$1 + \frac{1}{\sqrt{2}} + \frac{1}{\sqrt{3}} + \ldots + \frac{1}{\sqrt{n}} \leq 2\sqrt{n}$ by mathematical induction

Question

I need the following by the principle of Mathematical induction:

\begin{align*} 1 + \frac{1}{\sqrt{2}} + \frac{1}{\sqrt{3}} + \ldots + \frac{1}{\sqrt{n}} \leq 2\sqrt{n} \end{align*} I can easily find out the base case for n=1 is true.

However, I can't find the proof in the induction step.

I assume: \begin{align*} 1 + \frac{1}{\sqrt{2}} + \frac{1}{\sqrt{3}} + \cdots + \frac{1}{\sqrt{n}} \leq 2\sqrt{n} \end{align*}

To proof: \begin{align*} 1 + \frac{1}{\sqrt{2}} + \frac{1}{\sqrt{3}} + \ldots + \frac{1}{\sqrt{n}} + \frac{1}{\sqrt{n+1}} \leq 2\sqrt{n+1} \end{align*} Can someone help me find a way to proof the inductive step too?

Thank you!

Answer 1

Based on the induction assumption one has \begin{align*} 1 + \frac{1}{\sqrt{2}} + \frac{1}{\sqrt{3}} + \ldots + \frac{1}{\sqrt{n}} + \frac{1}{\sqrt{n+1}} \leq 2\sqrt{n} + \frac{1}{\sqrt{n+1}} \leq 2\sqrt{n+1} \end{align*}

The last step takes place because \begin{align*} 2\sqrt{n+1} - 2\sqrt{n} - \frac{1}{\sqrt{n+1}} & = 2(\sqrt{n+1} - \sqrt{n}) - \frac{1}{\sqrt{n+1}} = \frac{2}{\sqrt{n+1}+\sqrt{n}} - \frac{1}{\sqrt{n+1}}\\\\ & = \frac{2\sqrt{n+1} - \sqrt{n+1}-\sqrt{n}}{(\sqrt{n+1}+\sqrt{n})\sqrt{n+1}} = \frac{\sqrt{n+1}-\sqrt{n}}{(\sqrt{n+1}+\sqrt{n})\sqrt{n+1}} > 0 \end{align*}

Answer 2

Hint: Like any induction proof, use the induction hypothesis.
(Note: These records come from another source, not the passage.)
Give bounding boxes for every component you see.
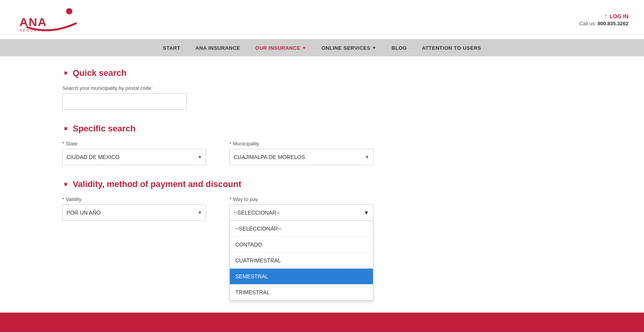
validity-header: ✦ Validity, method of payment and discou… — [62, 179, 582, 189]
validity-form-row: * Validity POR UN AÑO POR SEIS MESES POR… — [62, 196, 582, 221]
nav-item-online-services[interactable]: ONLINE SERVICES ▼ — [315, 39, 383, 56]
dropdown-option-cuatrimestral[interactable]: CUATRIMESTRAL — [230, 253, 373, 269]
main-content: ✦ Quick search Search your municipality … — [0, 56, 644, 271]
dropdown-option-seleccionar[interactable]: --SELECCIONAR-- — [230, 221, 373, 237]
validity-select-wrapper: POR UN AÑO POR SEIS MESES POR TRES MESES… — [62, 204, 206, 221]
postal-code-input[interactable] — [62, 93, 187, 110]
quick-search-icon: ✦ — [60, 68, 70, 78]
nav-item-start[interactable]: START — [157, 39, 187, 56]
validity-group: * Validity POR UN AÑO POR SEIS MESES POR… — [62, 196, 206, 221]
logo-icon: ANA SEGUROS — [16, 6, 78, 33]
specific-search-section: ✦ Specific search * State CIUDAD DE MEXI… — [62, 124, 582, 165]
municipality-group: * Municipality CUAJIMALPA DE MORELOS BEN… — [229, 141, 373, 165]
nav-item-attention[interactable]: ATTENTION TO USERS — [416, 39, 487, 56]
login-icon: ↑ — [604, 13, 607, 20]
online-services-arrow-icon: ▼ — [372, 45, 376, 50]
svg-text:ANA: ANA — [19, 16, 47, 28]
footer-bar — [0, 313, 644, 332]
nav-item-blog[interactable]: BLOG — [385, 39, 413, 56]
municipality-label: * Municipality — [229, 141, 373, 147]
login-label[interactable]: LOG IN — [610, 13, 628, 19]
specific-search-form-row: * State CIUDAD DE MEXICO JALISCO NUEVO L… — [62, 141, 582, 165]
nav-item-our-insurance[interactable]: OUR INSURANCE ▼ — [249, 39, 313, 56]
svg-text:SEGUROS: SEGUROS — [19, 28, 45, 32]
login-button[interactable]: ↑ LOG IN — [579, 13, 628, 20]
call-info: Call us: 800.835.3262 — [579, 21, 628, 26]
way-to-pay-value: --SELECCIONAR-- — [234, 210, 280, 216]
header-right: ↑ LOG IN Call us: 800.835.3262 — [579, 13, 628, 26]
way-to-pay-group: * Way to pay --SELECCIONAR-- ▼ --SELECCI… — [229, 196, 373, 221]
postal-code-label: Search your municipality by postal code: — [62, 85, 582, 91]
way-to-pay-trigger[interactable]: --SELECCIONAR-- ▼ — [229, 204, 373, 221]
main-nav: START · ANA INSURANCE · OUR INSURANCE ▼ … — [0, 39, 644, 56]
phone-number: 800.835.3262 — [597, 21, 628, 26]
municipality-select-wrapper: CUAJIMALPA DE MORELOS BENITO JUAREZ COYO… — [229, 149, 373, 165]
call-label: Call us: — [579, 21, 596, 26]
validity-select[interactable]: POR UN AÑO POR SEIS MESES POR TRES MESES — [62, 204, 206, 221]
dropdown-option-contado[interactable]: CONTADO — [230, 237, 373, 253]
municipality-select[interactable]: CUAJIMALPA DE MORELOS BENITO JUAREZ COYO… — [229, 149, 373, 165]
quick-search-section: ✦ Quick search Search your municipality … — [62, 68, 582, 110]
dropdown-option-trimestral[interactable]: TRIMESTRAL — [230, 285, 373, 300]
validity-title: Validity, method of payment and discount — [73, 179, 242, 189]
validity-label: * Validity — [62, 196, 206, 202]
specific-search-title: Specific search — [73, 124, 135, 134]
way-to-pay-dropdown-list: --SELECCIONAR-- CONTADO CUATRIMESTRAL SE… — [229, 221, 373, 301]
header: ANA SEGUROS ↑ LOG IN Call us: 800.835.32… — [0, 0, 644, 39]
state-select[interactable]: CIUDAD DE MEXICO JALISCO NUEVO LEON PUEB… — [62, 149, 206, 165]
quick-search-title: Quick search — [73, 68, 126, 78]
dropdown-option-semestral[interactable]: SEMESTRAL — [230, 269, 373, 285]
validity-section: ✦ Validity, method of payment and discou… — [62, 179, 582, 221]
way-to-pay-arrow-icon: ▼ — [364, 210, 369, 216]
nav-item-ana-insurance[interactable]: ANA INSURANCE — [189, 39, 246, 56]
state-group: * State CIUDAD DE MEXICO JALISCO NUEVO L… — [62, 141, 206, 165]
quick-search-header: ✦ Quick search — [62, 68, 582, 78]
way-to-pay-dropdown-container: --SELECCIONAR-- ▼ --SELECCIONAR-- CONTAD… — [229, 204, 373, 221]
logo-area: ANA SEGUROS — [16, 6, 78, 33]
specific-search-header: ✦ Specific search — [62, 124, 582, 134]
specific-search-icon: ✦ — [60, 124, 70, 134]
state-select-wrapper: CIUDAD DE MEXICO JALISCO NUEVO LEON PUEB… — [62, 149, 206, 165]
way-to-pay-label: * Way to pay — [229, 196, 373, 202]
svg-point-1 — [66, 8, 72, 14]
our-insurance-arrow-icon: ▼ — [302, 45, 306, 50]
state-label: * State — [62, 141, 206, 147]
validity-icon: ✦ — [60, 179, 70, 189]
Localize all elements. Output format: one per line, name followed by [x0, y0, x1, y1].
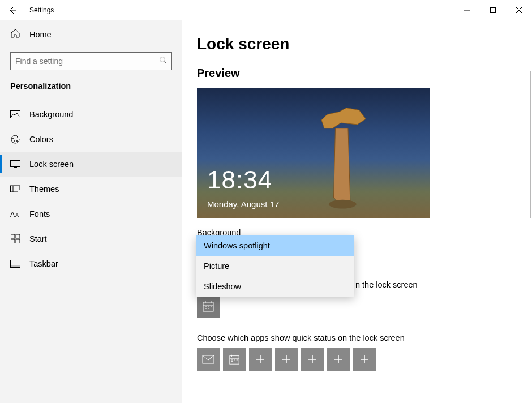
quick-status-tile-row: [197, 348, 532, 371]
svg-point-1: [160, 57, 165, 62]
search-icon: [159, 56, 167, 66]
preview-time: 18:34: [207, 166, 272, 194]
preview-date: Monday, August 17: [207, 199, 279, 209]
calendar-icon: [202, 300, 214, 312]
quick-status-tile-add[interactable]: [275, 348, 298, 371]
svg-rect-2: [11, 111, 20, 118]
sidebar-item-lock-screen[interactable]: Lock screen: [0, 152, 182, 177]
lock-screen-preview: 18:34 Monday, August 17: [197, 88, 430, 218]
sidebar-item-label: Start: [29, 234, 47, 243]
sidebar-item-colors[interactable]: Colors: [0, 127, 182, 152]
back-button[interactable]: [7, 5, 18, 16]
svg-text:A: A: [15, 212, 19, 218]
sidebar-item-label: Taskbar: [29, 259, 58, 268]
plus-icon: [282, 355, 291, 364]
plus-icon: [256, 355, 265, 364]
quick-status-tile-add[interactable]: [327, 348, 350, 371]
main-content: Lock screen Preview 18:34 Monday, August…: [182, 20, 532, 403]
maximize-icon: [490, 7, 496, 13]
quick-status-tile-mail[interactable]: [197, 348, 220, 371]
detailed-status-tile[interactable]: [197, 295, 220, 318]
home-label: Home: [29, 30, 52, 39]
minimize-button[interactable]: [454, 1, 480, 19]
sidebar-item-label: Fonts: [29, 209, 50, 218]
close-icon: [516, 7, 522, 13]
start-icon: [10, 234, 20, 244]
background-icon: [10, 109, 20, 119]
detailed-status-tile-row: [197, 295, 532, 318]
mail-icon: [202, 355, 214, 364]
sidebar-item-start[interactable]: Start: [0, 226, 182, 251]
maximize-button[interactable]: [480, 1, 506, 19]
sidebar-item-label: Themes: [29, 185, 59, 194]
lock-screen-icon: [10, 159, 20, 169]
fonts-icon: AA: [10, 209, 20, 219]
svg-rect-8: [11, 186, 18, 192]
sidebar-item-label: Colors: [29, 135, 53, 144]
scrollbar[interactable]: [530, 71, 531, 218]
quick-status-tile-add[interactable]: [249, 348, 272, 371]
quick-status-tile-add[interactable]: [353, 348, 376, 371]
quick-status-text: Choose which apps show quick status on t…: [197, 333, 532, 342]
sidebar-item-background[interactable]: Background: [0, 102, 182, 127]
search-box[interactable]: [10, 52, 172, 70]
titlebar: Settings: [0, 0, 532, 20]
sidebar: Home Personalization Background Colors L…: [0, 20, 182, 403]
svg-point-3: [12, 138, 14, 139]
svg-rect-6: [11, 161, 20, 167]
calendar-icon: [229, 354, 240, 365]
dropdown-option-slideshow[interactable]: Slideshow: [196, 276, 354, 297]
home-icon: [10, 28, 20, 41]
svg-rect-0: [491, 8, 496, 13]
svg-rect-14: [16, 239, 20, 243]
window-title: Settings: [29, 6, 54, 14]
colors-icon: [10, 134, 20, 144]
plus-icon: [334, 355, 343, 364]
svg-point-5: [16, 140, 18, 142]
svg-rect-7: [14, 167, 17, 168]
page-title: Lock screen: [197, 35, 532, 53]
svg-rect-11: [11, 234, 15, 238]
sidebar-item-label: Background: [29, 110, 73, 119]
svg-rect-12: [16, 234, 20, 238]
sidebar-item-label: Lock screen: [29, 160, 74, 169]
sidebar-item-taskbar[interactable]: Taskbar: [0, 251, 182, 276]
arrow-left-icon: [8, 6, 17, 15]
preview-heading: Preview: [197, 67, 532, 80]
category-title: Personalization: [0, 82, 182, 102]
preview-rock-image: [302, 98, 385, 209]
sidebar-item-themes[interactable]: Themes: [0, 177, 182, 202]
close-button[interactable]: [506, 1, 532, 19]
window-controls: [454, 1, 532, 19]
quick-status-tile-calendar[interactable]: [223, 348, 246, 371]
sidebar-home[interactable]: Home: [0, 20, 182, 49]
plus-icon: [308, 355, 317, 364]
svg-rect-16: [11, 265, 20, 268]
search-input[interactable]: [15, 57, 167, 66]
background-dropdown-popup: Windows spotlight Picture Slideshow: [196, 235, 354, 297]
plus-icon: [360, 355, 369, 364]
quick-status-tile-add[interactable]: [301, 348, 324, 371]
titlebar-left: Settings: [7, 5, 54, 16]
svg-text:A: A: [10, 211, 15, 218]
minimize-icon: [464, 7, 470, 13]
dropdown-option-windows-spotlight[interactable]: Windows spotlight: [196, 235, 354, 256]
svg-rect-13: [11, 239, 15, 243]
themes-icon: [10, 184, 20, 194]
taskbar-icon: [10, 259, 20, 269]
svg-point-4: [14, 140, 15, 142]
svg-point-17: [329, 200, 357, 209]
sidebar-item-fonts[interactable]: AA Fonts: [0, 202, 182, 226]
dropdown-option-picture[interactable]: Picture: [196, 256, 354, 276]
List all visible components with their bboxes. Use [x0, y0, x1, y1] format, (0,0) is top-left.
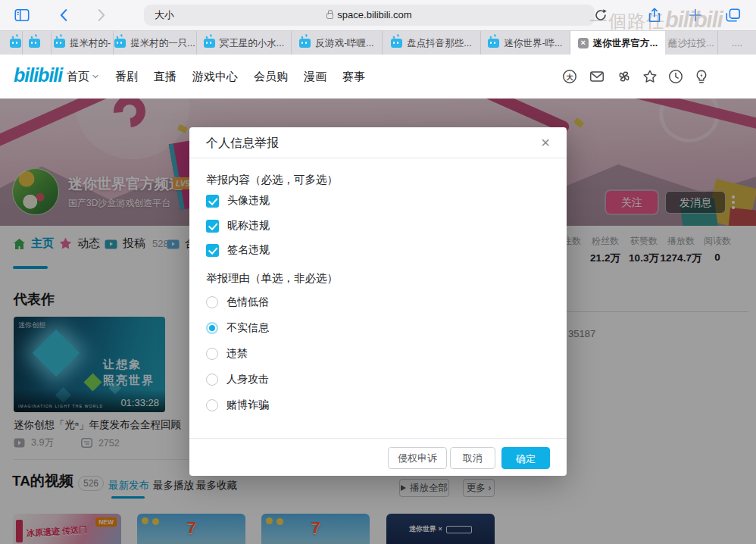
radio-icon[interactable]: [206, 296, 218, 308]
history-clock-icon[interactable]: [667, 68, 684, 85]
nav-link-esports[interactable]: 赛事: [342, 70, 365, 84]
radio-icon[interactable]: [206, 399, 218, 411]
bilibili-favicon-icon: [488, 39, 499, 48]
browser-tab[interactable]: 提米村的-: [52, 31, 114, 55]
browser-tab[interactable]: ....: [718, 31, 756, 55]
nav-link-home[interactable]: 首页: [67, 70, 99, 84]
checkbox-avatar-violation[interactable]: 头像违规: [206, 194, 270, 208]
radio-gambling-fraud[interactable]: 赌博诈骗: [206, 399, 269, 412]
browser-toolbar: 大小 space.bilibili.com: [0, 0, 756, 30]
nav-link-live[interactable]: 直播: [154, 70, 177, 84]
favorites-star-icon[interactable]: [642, 68, 658, 85]
reload-icon[interactable]: [592, 7, 609, 23]
forward-icon[interactable]: [92, 7, 109, 23]
checkbox-checked-icon[interactable]: [206, 220, 219, 233]
confirm-button[interactable]: 确定: [501, 447, 550, 469]
bilibili-favicon-icon: [10, 39, 21, 48]
browser-tab[interactable]: 蘸沙拉投...: [665, 31, 718, 55]
browser-tab-active[interactable]: ×迷你世界官方...: [570, 31, 665, 55]
checkbox-checked-icon[interactable]: [206, 195, 219, 208]
radio-personal-attack[interactable]: 人身攻击: [206, 373, 269, 386]
radio-false-information[interactable]: 不实信息: [206, 321, 269, 335]
back-icon[interactable]: [56, 7, 73, 23]
browser-tab-partial[interactable]: [0, 31, 23, 55]
radio-icon[interactable]: [206, 348, 218, 360]
browser-tab-strip: 提米村的- 提米村的一只... 冥王星的小水... 反游戏-哔喱... 盘点抖音…: [0, 30, 756, 55]
close-icon[interactable]: ×: [536, 133, 555, 152]
navbar-links: 首页 番剧 直播 游戏中心 会员购 漫画 赛事: [67, 55, 365, 98]
nav-link-manga[interactable]: 漫画: [304, 70, 326, 84]
bilibili-favicon-icon: [29, 39, 40, 48]
creative-bulb-icon[interactable]: [693, 68, 710, 85]
browser-tab[interactable]: 迷你世界-哔...: [481, 31, 570, 55]
sidebar-icon[interactable]: [14, 7, 30, 23]
report-reason-label: 举报理由（单选，非必选）: [206, 271, 338, 286]
bilibili-favicon-icon: [204, 39, 215, 48]
chevron-down-icon: [92, 73, 99, 80]
nav-link-game-center[interactable]: 游戏中心: [192, 70, 238, 84]
browser-tab[interactable]: 冥王星的小水...: [197, 31, 292, 55]
share-icon[interactable]: [646, 7, 663, 23]
svg-text:大: 大: [566, 73, 573, 81]
checkbox-checked-icon[interactable]: [206, 244, 219, 257]
browser-tab-icononly[interactable]: [23, 31, 52, 55]
report-modal: 个人信息举报 × 举报内容（必选，可多选） 头像违规 昵称违规 签名违规 举报理…: [189, 127, 567, 476]
mail-icon[interactable]: [589, 68, 605, 85]
modal-title: 个人信息举报: [206, 136, 279, 152]
bilibili-favicon-icon: [54, 39, 65, 48]
radio-icon[interactable]: [206, 374, 218, 386]
modal-header: 个人信息举报 ×: [189, 127, 567, 158]
cancel-button[interactable]: 取消: [450, 447, 495, 469]
dynamics-pinwheel-icon[interactable]: [616, 68, 633, 85]
bilibili-logo[interactable]: bilibili: [14, 64, 62, 86]
tabs-overview-icon[interactable]: [725, 7, 742, 23]
browser-tab[interactable]: 提米村的一只...: [114, 31, 197, 55]
close-tab-icon[interactable]: ×: [578, 38, 589, 48]
nav-link-vip-shop[interactable]: 会员购: [254, 70, 288, 84]
nav-link-bangumi[interactable]: 番剧: [115, 70, 138, 84]
radio-porn-vulgar[interactable]: 色情低俗: [206, 295, 269, 309]
browser-tab[interactable]: 反游戏-哔喱...: [292, 31, 383, 55]
radio-prohibited[interactable]: 违禁: [206, 347, 248, 361]
copyright-appeal-button[interactable]: 侵权申诉: [388, 447, 447, 469]
radio-selected-icon[interactable]: [206, 322, 218, 334]
report-content-label: 举报内容（必选，可多选）: [206, 173, 338, 187]
checkbox-signature-violation[interactable]: 签名违规: [206, 243, 270, 257]
lock-icon: [326, 13, 333, 19]
bilibili-navbar: bilibili 首页 番剧 直播 游戏中心 会员购 漫画 赛事 大: [0, 55, 756, 98]
modal-footer-divider: [189, 438, 567, 439]
bilibili-favicon-icon: [114, 39, 126, 48]
checkbox-nickname-violation[interactable]: 昵称违规: [206, 219, 270, 233]
browser-tab[interactable]: 盘点抖音那些...: [383, 31, 481, 55]
new-tab-icon[interactable]: [687, 7, 704, 23]
vip-icon[interactable]: 大: [561, 68, 578, 85]
url-text: space.bilibili.com: [144, 9, 595, 21]
url-bar[interactable]: 大小 space.bilibili.com: [144, 5, 595, 26]
bilibili-favicon-icon: [391, 39, 402, 48]
bilibili-favicon-icon: [299, 39, 311, 48]
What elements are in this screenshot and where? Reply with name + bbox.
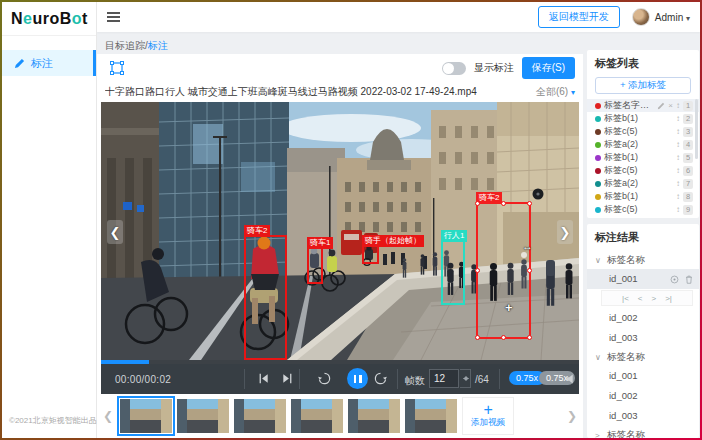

You have an assumption. That assumption lets you simplify away almost all of the left-hand side, at the cost of making it a little bit bigger. Hopefully it is still smaller than $2\sqrt{n+1}$, though.

Answer 3

The increment from the $n$ sum to the $n+1$ sum is

$\frac{1}{\sqrt{n+1}}=\frac{2}{\color{blue}{\sqrt{n+1}}+\sqrt{n+1}}<\frac{2}{\color{blue}{\sqrt{n}}+\sqrt{n+1}}$

and then

$\frac{2}{\sqrt{n}+\sqrt{n+1}}=2(\sqrt{n+1}-\sqrt{n})$

from the difference of squares factorization. Can you see how to do the induction now?